Pour cette visite officielle de quatre jours, la troisième depuis le début de son mandat, le président a emmené dans sa valise une cinquantaine de patrons, représentants les grands groupes français et les petites et moyennes entreprises. L'occasion pour la France de retrouver un commerce dynamique avec un pays dont la croissance ne faiblit pas — elle devrait atteindre 9% l'an prochain — et où les contrats peuvent se révéler très juteux. La Chine est en effet pour l'instant la principale source de déficit commercial pour la France, la part de marché des entreprises françaises ayant reculé de 1,5% à 1,2%. Tout reste donc à faire.

Un TGV Pékin/Shanghaï

Energie, aéronautique, transports : les dossiers ne manquent pas. Les contrats porteraient sur des constructions de réacteurs nucléaires, la vente d'Airbus ou encore la promotion du projet français de TGV reliant Pékin à Shanghaï. Jacques Chirac a insisté sur la volonté commune des deux pays de "donner corps à une relation exceptionnelle dans les domaines économiques, industriels et politiques." Il tient aussi à conforter "le partenariat stratégique global", signé avec le président Hu Jintao lors de sa visite à Paris en janvier.

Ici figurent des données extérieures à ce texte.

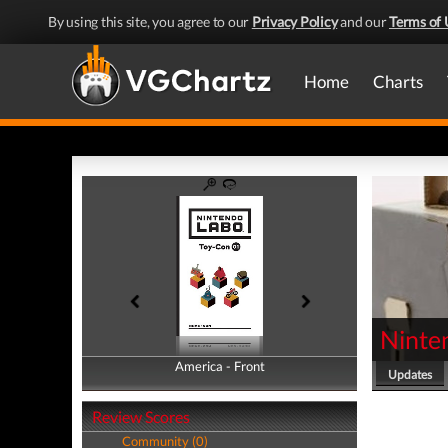
By using this site, you agree to our
Privacy Policy
and our
Terms of 
Home
Charts
Ninte
America - Front
America - Back
Updates
Review Scores
Community (0)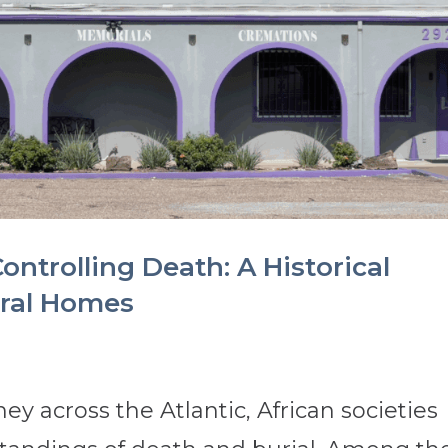
ontrolling Death: A Historical
eral Homes
ey across the Atlantic, African societies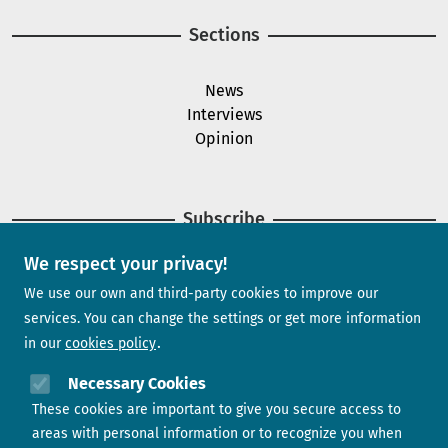
Sections
News
Interviews
Opinion
Subscribe
We respect your privacy!
Newsletter
We use our own and third-party cookies to improve our
services. You can change the settings or get more information
in our
cookies policy
Need help?
Necessary Cookies
These cookies are important to give you secure access to
Contact us
areas with personal information or to recognize you when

Cette année marque également le lancement de l' "Année de la France en Chine", qui débute le 9 octobre en présence du président de la République. Une série de manifestations culturelles devraient avoir lieu à partir de cette date, pour promouvoir l'amitié franco-chinoise et surtout conquérir le cœur des chinois par le biais culturel.

Fin de l'embargo début 2005

Enfin, le président français a pris position au cours de la semaine écoulée pour une levée de l'embargo qui empêche la Chine d'importer des armes létales, entré en vigueur après le massacre de Tiananmen. Ironie de l'histoire, c'est précisément sur la place Tiananmen que le chef de l'Etat a été accueilli à son arrivée à Pékin... "La France est favorable à la levée de l'embargo, a déclaré le chef de l'Etat français, la grande majorité de pays européens sont dans cette ligne et s'orientent vers cette solution qui pourrait être adoptée, je l'espère, au début de l'année prochaine." Fixant là un "objectif", Jacques Chirac veut s'attirer les faveurs du gouvernement chinois. Une position qu'il ne devrait pas manquer de réaffirmer dans les prochains jours de ce voyage en Chine... Quant à la question des droits de l'homme, le président n'élude pas le dossier. Il va les évoquer "discrètement" mais "publiquement", a affirmé son entourage.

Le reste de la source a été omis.